Problem with 'generate_with_static_shape' function

Question

Problem with 'generate_with_static_shape' function

xduzhangjiayu opened this issue a month ago · comments

Hi, I have some questions about the LLM inference on NPU.

I first quantized the Qwen-7B model into INT4 format using script/export.py, then I tested the performance of the LLM inference using script/profile_llm.py. I found that the generation function used in this file is 'generate_with_static_shape' and I have the following questions:

What is the difference between 'generate_with_static_shape' and 'model.generate()'? I know from the documentation that 'generate_with_static_shape' seems to speed up inference on NPU, but I've tested that the speed of LLM is almost the same between 'generate_with_static_shape' and 'model.generate()'.
'generate_with_static_shape' has a parameter use_past. If I set it to True, it seems to generate the wrong token. If I set it to False, it looks correct but is extremely slow.
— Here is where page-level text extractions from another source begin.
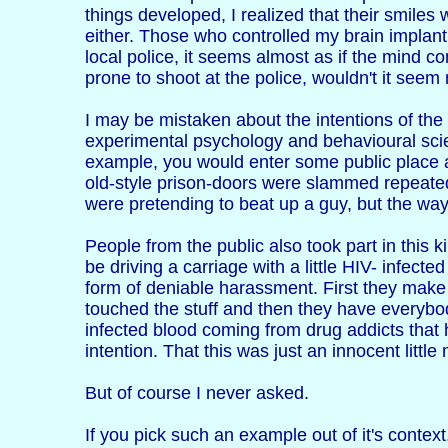
things developed, I realized that their smiles 
either. Those who controlled my brain implant
local police, it seems almost as if the mind co
prone to shoot at the police, wouldn't it see
I may be mistaken about the intentions of the 
experimental psychology and behavioural scie
example, you would enter some public place an
old-style prison-doors were slammed repeated
were pretending to beat up a guy, but the way i
People from the public also took part in this 
be driving a carriage with a little HIV- infecte
form of deniable harassment. First they make 
touched the stuff and then they have everybody
infected blood coming from drug addicts that
intention. That this was just an innocent littl
But of course I never asked.
If you pick such an example out of it's context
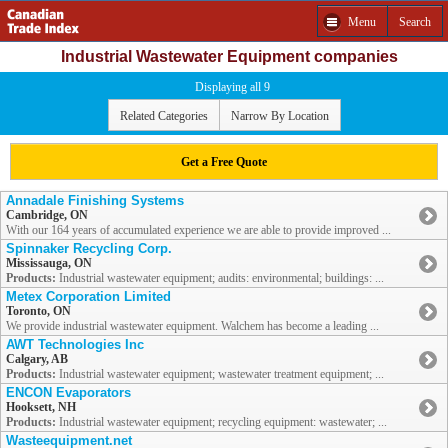
Menu
Search
Industrial Wastewater Equipment companies
Displaying all 9
Related Categories
Narrow By Location
Get a Free Quote
Annadale Finishing Systems
Cambridge, ON
With our 164 years of accumulated experience we are able to provide improved ...
Spinnaker Recycling Corp.
Mississauga, ON
Products:
Industrial wastewater equipment; audits: environmental; buildings: ...
Metex Corporation Limited
Toronto, ON
We provide industrial wastewater equipment. Walchem has become a leading ...
AWT Technologies Inc
Calgary, AB
Products:
Industrial wastewater equipment; wastewater treatment equipment; ...
ENCON Evaporators
Hooksett, NH
Products:
Industrial wastewater equipment; recycling equipment: wastewater; ...
Wasteequipment.net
Any comment or advice is appreciated, thank you!

captainzz · Answer 1 · Tue Jun 18 2024 18:33:54 GMT+0800 (China Standard Time)

Hi,
For question 2, I think maybe the problem is the 'position_ids' in following lines aren't correct, i've changed it to
out = model( input_ids=input_ids, attention_mask=attention_mask, position_ids=position_ids, past_key_values=past_key_values, )
now it seems can generate correct answer with use_past=True

Alessandro Palla · Answer 2 · Tue Jun 18 2024 18:42:00 GMT+0800 (China Standard Time)

Thanks, you are right. Feel free to open a PR to fix it

captainzz · Answer 3 · Tue Jun 18 2024 21:41:48 GMT+0800 (China Standard Time)

Hi,
I already do a pull request, please check it, thanks!

Alessandro Palla · Answer 4 · Wed Jun 19 2024 02:15:04 GMT+0800 (China Standard Time)

Merged, thankyou very much for your contribution!